Given the source (The Economist) I'm expecting trash, but I'll still comment it.

TL;DR: advertisers collectively dug their own grave, do not pity them.

As the rich pay to banish commercials, advertisers hunt for their attention elsewhere

Correction: "as water is wet, advertisers hunt for the attention of everyone everywhere".

You don't need people paying to avoid ("banish"? Come on TE, don't be disingenuous) ads, to get advertisers circling them harder and harder over time, like vultures circling putrid flesh.

They'll still do it no matter what you do, because ads compete for your attention so every ad that you see makes all other ads less valuable; as such, each advertiser is encouraged to make its own ads a bit more obnoxious and frequent, to get a competitive edge.

And by doing so they degrade a common resource shared by them - your willingness to put up with their obnoxiousness. Eventually you say "screw this shit, uBlock Origin here I go". Or go with a subscription model, like the aforementioned rich people do.

As the internet has eroded the value of their ads, newspapers and magazines have made a decade-long pivot to other sources of revenue.

Newspapers and magazines were among the first businesses do litter their own webpages with more and more ads.

As such, "the internet" did not erode the value of their ads. They did it themselves.

Social media seemed like a safer space for ads. For years Facebook promised it was “free and always will be”. Two things have changed that. One is regulation.

Regulations don't change much in the big picture. The reason why non-personalised ads are worth nothing nowadays is because they're outcompeted by data-invasive ones. Remove the later from the picture, and the former becomes more attractive again. (And yes, you got to do it through regulation and legislation. It's the only way out of Tragedy of the Commons.)

Tech firms are also watching Brazil, Indonesia and Australia (where Snapchat is testing its ad-free option).

Odds are that ad-free subscriptions will fail hard here in Brazil, and likely the rest of LatAm. There's a strong "if you can get it for free, do it" culture here, and people tend to underestimate the worth of their own attention. They're a ripe market for suckers who see ads.

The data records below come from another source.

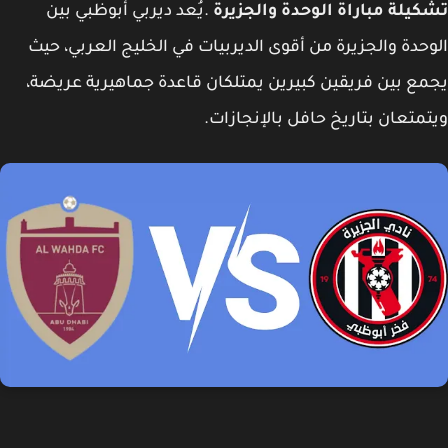
يلة مباراة الوحدة والجزيرة
.يُعد ديربي أبوظبي بين
حدة والجزيرة من أقوى الديربيات في الخليج العربي، حيث
ع بين فريقين كبيرين يمتلكان قاعدة جماهيرية عريضة،
متعان بتاريخ حافل بالإنجازات.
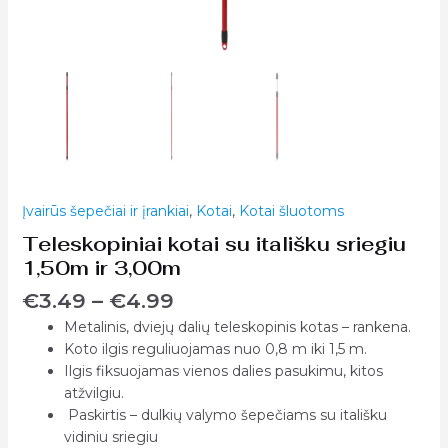
Įvairūs šepečiai ir įrankiai
,
Kotai
,
Kotai šluotoms
Teleskopiniai kotai su itališku sriegiu
1,50m ir 3,00m
€
3.49
–
€
4.99
Metalinis, dviejų dalių teleskopinis kotas – rankena.
Koto ilgis reguliuojamas nuo 0,8 m iki 1,5 m.
Ilgis fiksuojamas vienos dalies pasukimu, kitos
atžvilgiu.
Paskirtis – dulkių valymo šepečiams su itališku
vidiniu sriegiu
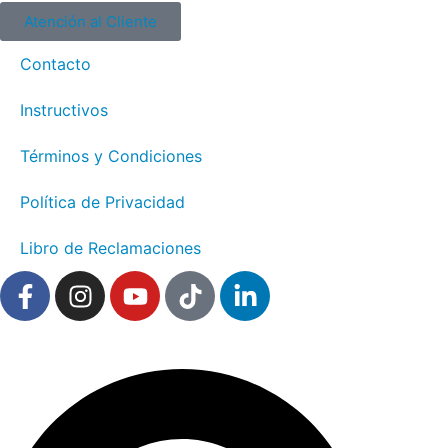
Atención al Cliente
Contacto
Instructivos
Términos y Condiciones
Política de Privacidad
Libro de Reclamaciones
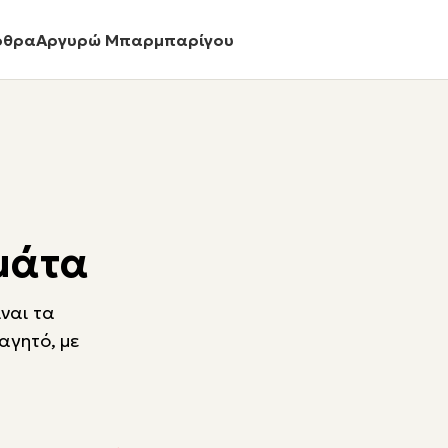
ρθρα
Αργυρώ Μπαρμπαρίγου
μάτα
ναι τα
αγητό, με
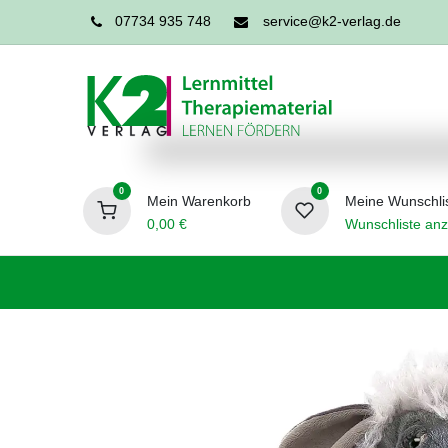
07734 935 748
service@k2-verlag.de
0
0
Mein Warenkorb
Meine Wunschli
0,00
€
Wunschliste anz
Förderpädagogik
Logopädie
Ergo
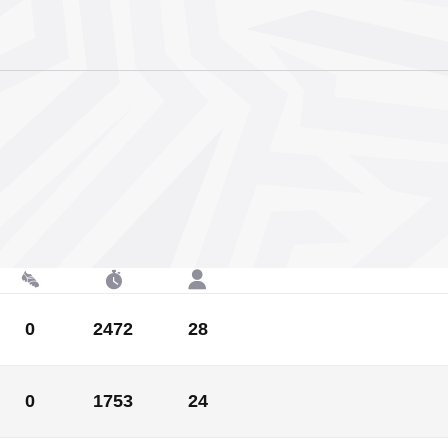
0
2472
28
0
2472
28
0
1753
24
0
1753
24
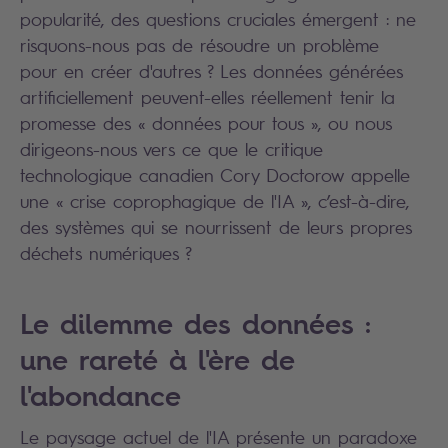
popularité, des questions cruciales émergent : ne
risquons-nous pas de résoudre un problème
pour en créer d'autres ? Les données générées
artificiellement peuvent-elles réellement tenir la
promesse des « données pour tous », ou nous
dirigeons-nous vers ce que le critique
technologique canadien Cory Doctorow appelle
une « crise coprophagique de l'IA », c’est-à-dire,
des systèmes qui se nourrissent de leurs propres
déchets numériques ?
Le dilemme des données :
une rareté à l'ère de
l'abondance
Le paysage actuel de l'IA présente un paradoxe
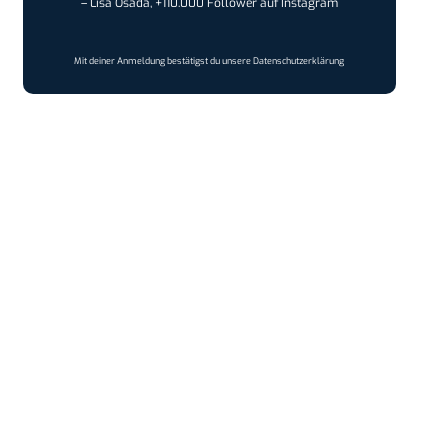
– Lisa Osada, +110.000 Follower auf Instagram
Mit deiner Anmeldung bestätigst du unsere
Datenschutzerklärung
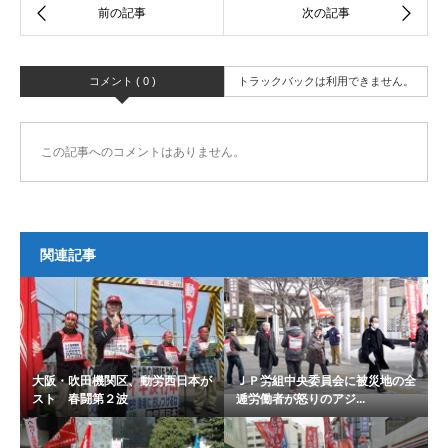
コメント ( 0 )
トラックバックは利用できません。
この記事へのコメントはありません。
関連記事
大阪・吹田機関区、動労西日本が
ＪＰ労組中央委員会に被災地の全
スト 春闘第２波
逓労働者が怒りのアジ...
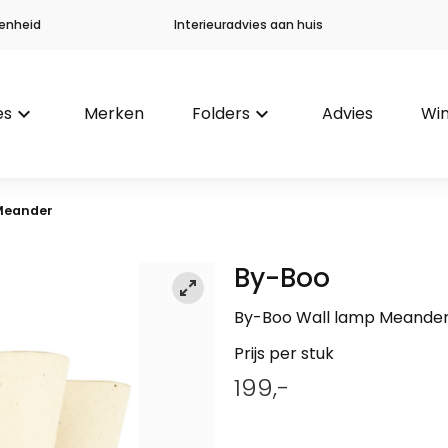
enheid
Interieuradvies aan huis
es
keyboard_arrow_down
Merken
Folders
keyboard_arrow_down
Advies
Win
Meander
By-Boo
By-Boo Wall lamp Meande
Prijs per stuk
199,-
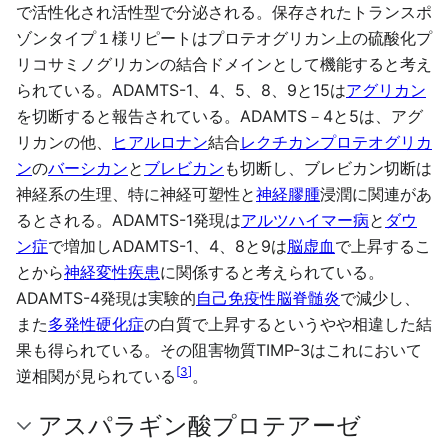
で活性化され活性型で分泌される。保存されたトランスポ
ゾンタイプ１様リピートはプロテオグリカン上の硫酸化プ
リコサミノグリカンの結合ドメインとして機能すると考え
られている。ADAMTS-1、4、5、8、9と15は
アグリカン
を切断すると報告されている。ADAMTS－4と5は、アグ
リカンの他、
ヒアルロナン
結合
レクチカン
プロテオグリカ
ン
の
バーシカン
と
ブレビカン
も切断し、ブレビカン切断は
神経系の生理、特に神経可塑性と
神経膠腫
浸潤に関連があ
るとされる。ADAMTS-1発現は
アルツハイマー病
と
ダウ
ン症
で増加しADAMTS-1、4、8と9は
脳虚血
で上昇するこ
とから
神経変性疾患
に関係すると考えられている。
ADAMTS-4発現は実験的
自己免疫性脳脊髄炎
で減少し、
また
多発性硬化症
の白質で上昇するというやや相違した結
果も得られている。その阻害物質TIMP-3はこれにおいて
[
3
]
逆相関が見られている
。
アスパラギン酸プロテアーゼ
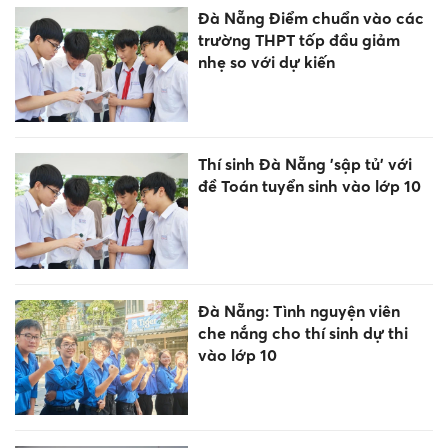
Đà Nẵng Điểm chuẩn vào các
trường THPT tốp đầu giảm
nhẹ so với dự kiến
Thí sinh Đà Nẵng 'sập tủ' với
đề Toán tuyển sinh vào lớp 10
Đà Nẵng: Tình nguyện viên
che nắng cho thí sinh dự thi
vào lớp 10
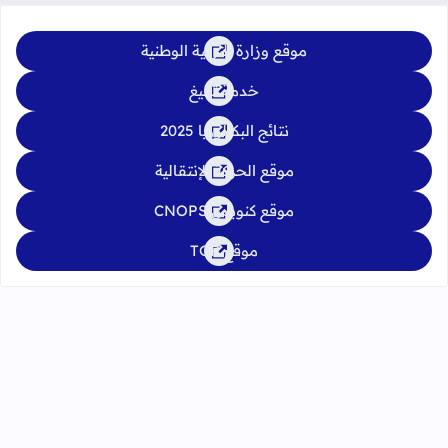
موقع وزارة التربية الوطنية
خدمة تبليغ
نتائج البكالوريا 2025
موقع الحركة الإنتقالية
موقع كنوبس CNOPS
موقع TGR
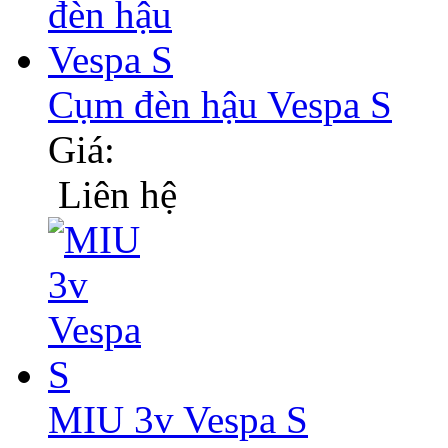
Cụm đèn hậu Vespa S
Giá:
Liên hệ
MIU 3v Vespa S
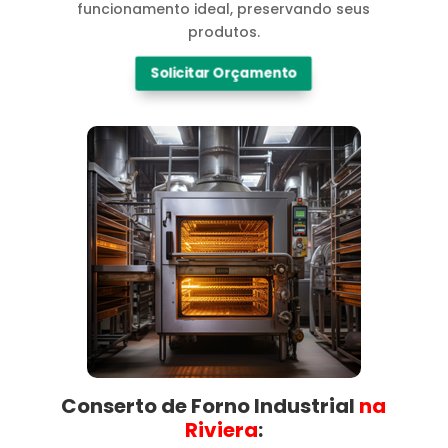
funcionamento ideal, preservando seus
produtos.
Solicitar Orçamento
Conserto de Forno Industrial
na
Riviera​
:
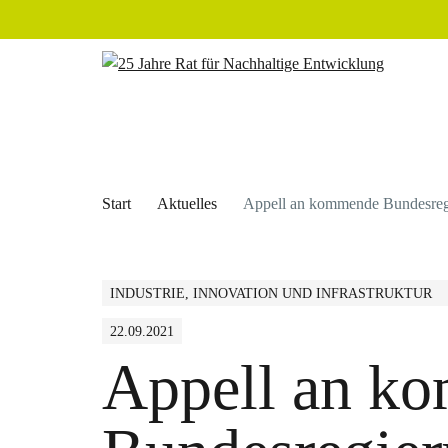
Start
Aktuelles
Appell an kommende Bundesregie
INDUSTRIE, INNOVATION UND INFRASTRUKTUR
22.09.2021
Appell an k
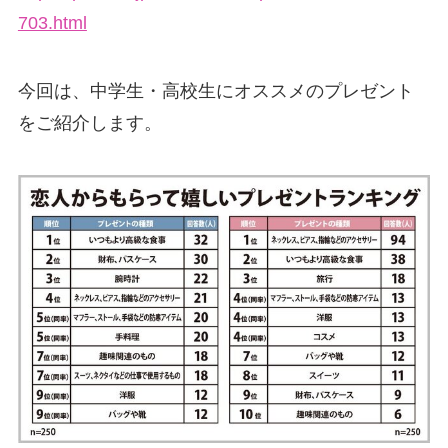
703.html
今回は、中学生・高校生にオススメのプレゼント
をご紹介します。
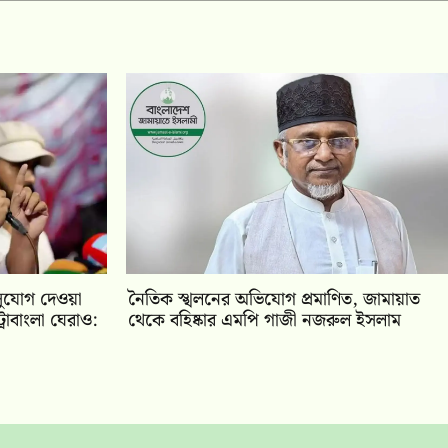
সুযোগ দেওয়া
নৈতিক স্খলনের অভিযোগ প্রমাণিত, জামায়াত
রোবাংলা ঘেরাও:
থেকে বহিষ্কার এমপি গাজী নজরুল ইসলাম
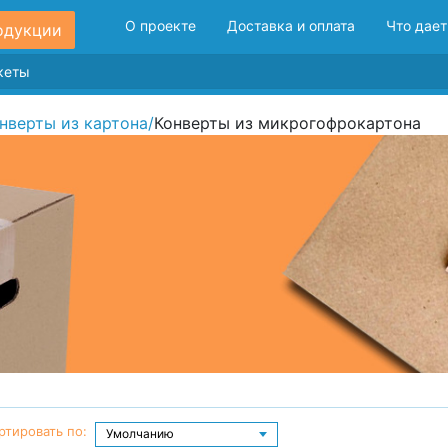
О проекте
Доставка и оплата
Что дает
одукции
нверты из картона
/
Конверты из микрогофрокартона
ртировать по:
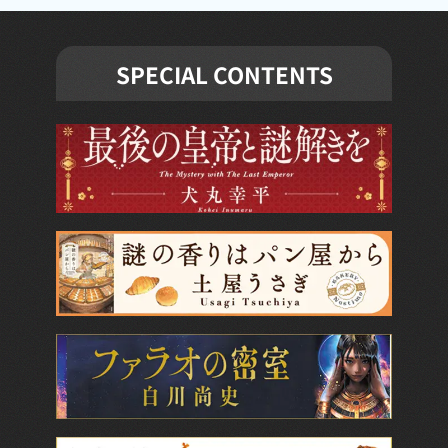
SPECIAL CONTENTS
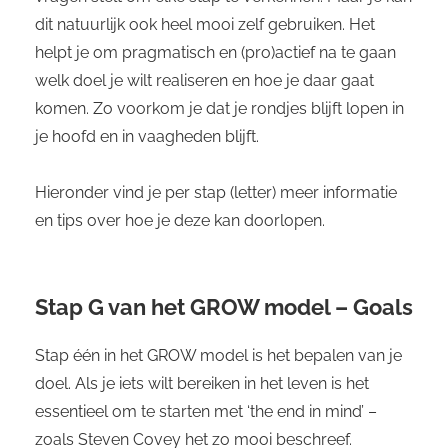
dit natuurlijk ook heel mooi zelf gebruiken. Het
helpt je om pragmatisch en (pro)actief na te gaan
welk doel je wilt realiseren en hoe je daar gaat
komen. Zo voorkom je dat je rondjes blijft lopen in
je hoofd en in vaagheden blijft.
Hieronder vind je per stap (letter) meer informatie
en tips over hoe je deze kan doorlopen.
Stap G van het GROW model – Goals
Stap één in het GROW model is het bepalen van je
doel. Als je iets wilt bereiken in het leven is het
essentieel om te starten met ‘the end in mind’ –
zoals Steven Covey het zo mooi beschreef.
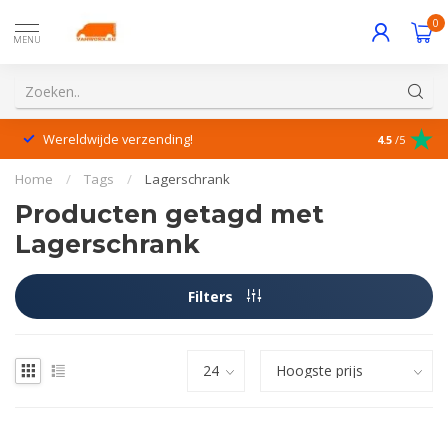
0
MENU
Wereldwijde verzending!
Uitstekende
4.5
/5
Home
/
Tags
/
Lagerschrank
Producten getagd met
Lagerschrank
Filters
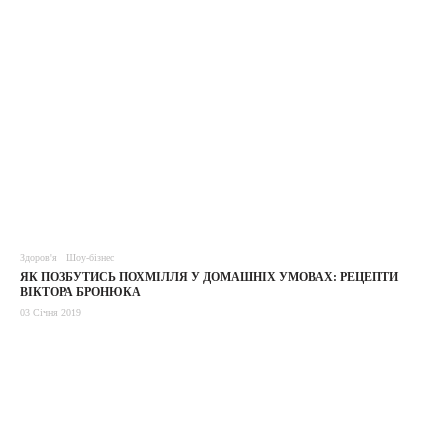
Здоров'я
Шоу-бізнес
ЯК ПОЗБУТИСЬ ПОХМІЛЛЯ У ДОМАШНІХ УМОВАХ: РЕЦЕПТИ
ВІКТОРА БРОНЮКА
03 Січня 2019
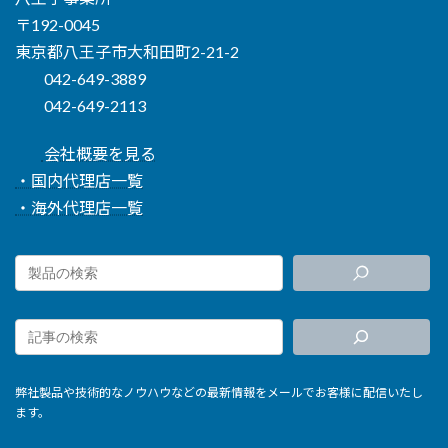
〒192-0045
東京都八王子市大和田町2-21-2
042-649-3889
042-649-2113
会社概要を見る
・国内代理店一覧
・海外代理店一覧
弊社製品や技術的なノウハウなどの最新情報をメールでお客様に配信いたし
ます。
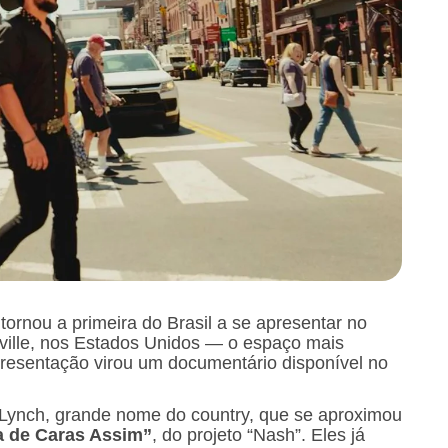
ornou a primeira do Brasil a se apresentar no
ille, nos Estados Unidos — o espaço mais
apresentação virou um documentário disponível no
 Lynch, grande nome do country, que se aproximou
a de Caras Assim”
, do projeto “Nash”. Eles já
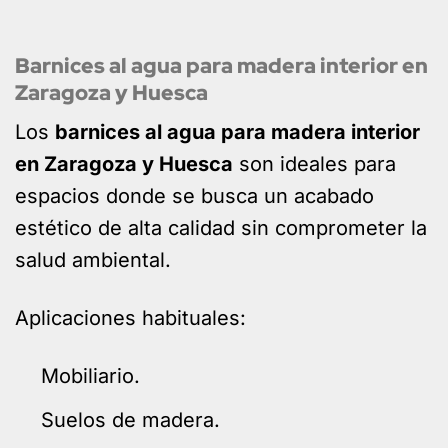
Barnices al agua para madera interior en
Zaragoza y Huesca
Los
barnices al agua para madera interior
en Zaragoza y Huesca
son ideales para
espacios donde se busca un acabado
estético de alta calidad sin comprometer la
salud ambiental.
Aplicaciones habituales:
Mobiliario.
Suelos de madera.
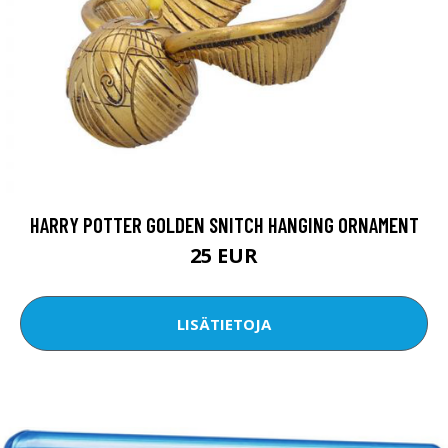
HARRY POTTER GOLDEN SNITCH HANGING ORNAMENT
25 EUR
LISÄTIETOJA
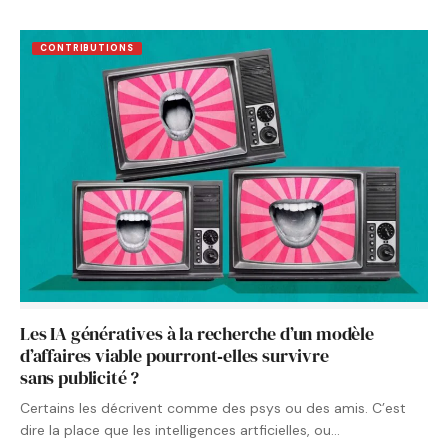
CONTRIBUTIONS
Les IA génératives à la recherche d’un modèle
d’affaires viable pourront‑elles survivre
sans publicité ?
Certains les décrivent comme des psys ou des amis. C’est
dire la place que les intelligences artficielles, ou…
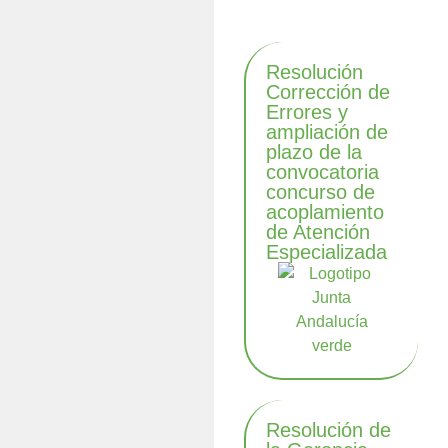
Resolución
Corrección de
Errores y
ampliación de
plazo de la
convocatoria
concurso de
acoplamiento
de Atención
Especializada
Resolución de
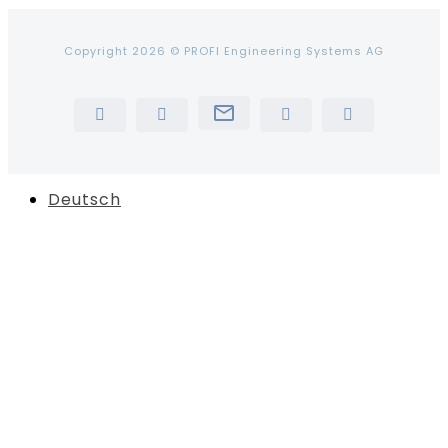
Copyright 2026 © PROFI Engineering Systems AG
Newsletter
LinkedIn
YouTube
Instagram
Tiktok
Deutsch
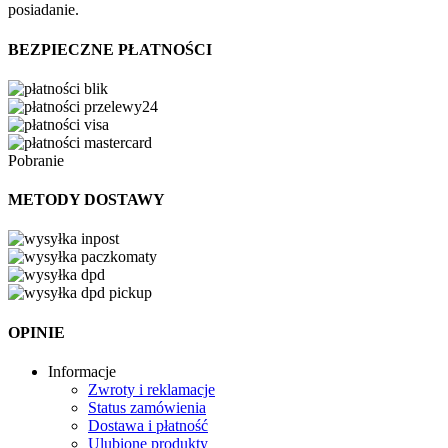
posiadanie.
BEZPIECZNE PŁATNOŚCI
Pobranie
METODY DOSTAWY
OPINIE
Informacje
Zwroty i reklamacje
Status zamówienia
Dostawa i płatność
Ulubione produkty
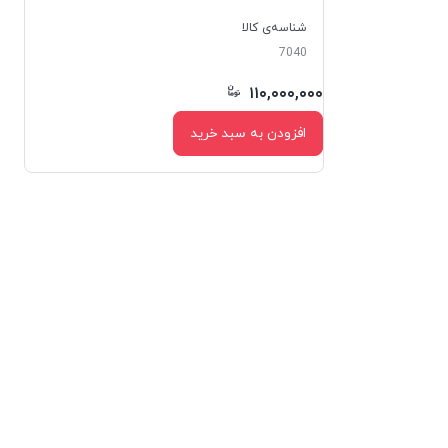
شناسه‌ی کالا
7040
۱۱۰,۰۰۰,۰۰۰
افزودن به سبد خرید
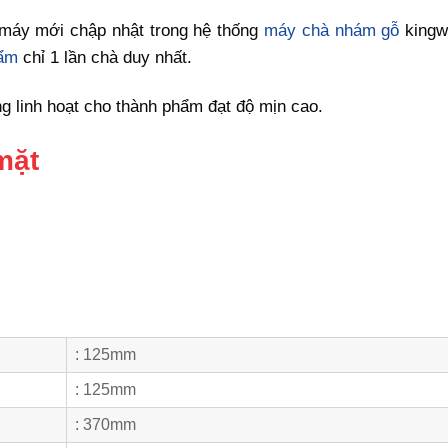
máy mới chập nhật trong hệ thống
máy chà nhám gỗ
kingw
ẩm
chỉ 1 lần chà duy nhất.
 linh hoạt cho thành phẩm đạt độ mịn cao.
mặt
: 125mm
: 125mm
: 370mm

Since 2021 Apple has let customers opt out of being tracked by apps, crippling the ability to personalise ads and triggering a rush to alternative methods of monetisation.

Emphasis mine. That's why I said that I expected "trash" from TE: it's fine to be biased, as long as you're explicit with it. That is not what TE is doing - through the text it's using carefully picked words to cast privacy measures in a negative light, but never outright saying "privacy bad mkay, think on the advertisers".


Or alternatively you skip all that crap with personalised ads, advertisers and the likes, and hop into a non-profit social network. That is a truly ad-free internet.